The devil plays a huge if unspoken role in a final 5th Circuit case that SCOTUS will almost certainly take up this term: Far-right Christian nationalists’ effort to outlaw mifepristone, the first drug in the two-drug medication abortion protocol, across all 50 states. No, we do not think the devil is behind this lawsuit. But the plaintiffs—a group of anti-abortion doctors whose claim to standing rests on their free-floating abhorrence of medication abortion—sure do. This suit, concocted by Alliance Defending Freedom, is a brazen attempt to transform religious fundamentalism into a cudgel against safe, effective health care. (We’ve been here before.) Last spring, the 5th Circuit played ball, trying to jam SCOTUS into shutting down easy access to mifepristone even in blue states. This, just a year after SCOTUS promised to leave abortion policy up to the democratic process in each individual state, or in Congress.

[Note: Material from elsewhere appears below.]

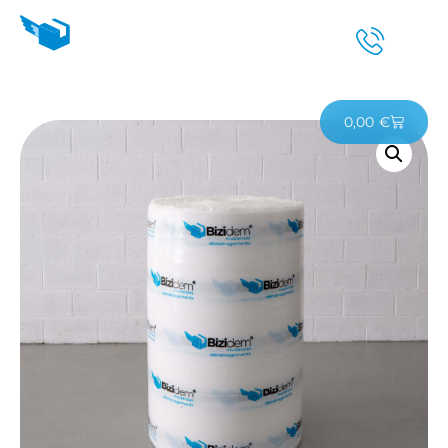
0,00
€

It seems likely that the justices are going to kill the whole case on standing, since the plaintiffs’ personal hatred of abortion cannot possibly give them leverage to restrict it nationwide by judicial fiat. But really who knows? Unfortunately, such common sense from this Supreme Court is no guarantee. And again: If the justices smack down the 5th Circuit, no one should dare deem this glimmer of sanity to be a moderate decision, even as many commentators gush about the court’s sudden centrism.

The same goes for an upcoming showdown between red states and the social platforms they hate. Buying into the objectively false belief that these platforms censor conservatives, Republican lawmakers in Florida and Texas passed sweeping laws prohibiting them from moderating hateful speech, including terrorist recruitment and Holocaust denial. The U.S. Court of Appeals for the 11th Circuit sensibly blocked Florida’s law as an obvious infringement on the platforms’ own First Amendment right to decide what speech they will host. Yet the 5th Circuit, in a defiant opinion by Oldham, veered the other way, holding that platforms have no constitutional right to publish or unpublish expression as they see fit. The Supreme Court will resolve that split this term, though the writing is on the wall: A majority already froze the 5th Circuit’s wild decision, keeping the Texas law on ice. That same majority will now have to tell Oldham, in language suitable for a preschooler in time-out, that corporations don’t lose their First Amendment rights just because the Federalist Society has turned against them.

Do not even get us started on what may happen this year as the raft of Trump criminal cases, civil cases, disqualification cases, and election cases rocket up to One First Street. Who knows how many justices are excited at the prospect of four more years under the thumb of a man who kind of wants his former Joint Chief of staff to be executed? Our money’s on at least a few.

We understand the impulse to spend the run-up to a new Supreme Court term engaged in ponderous academic deconstruction of whether “the law” allows for one outcome or another in these disputes. But we are on year three of a constitutional revolution, and squinting too hard at a fistful of isolated cases on the docket blurs out the tectonic shift that has already happened at the court itself. Those shifts include the jettisoning of precedent, the invention of amorphous new “tests,” the newfound solicitude for dummy plaintiffs with no real standing to win cases pivoting the country toward greater religious extremism, and the casual acceptance of the fact that some of the justices work for the country and others work for the oligarchs. The cases teed up for decision are grim. Where they came from and who funded them and why so many radical new ideas and “doctrines” and theories are suddenly being entertained by this court are more important than the grotesque case law they will someday produce.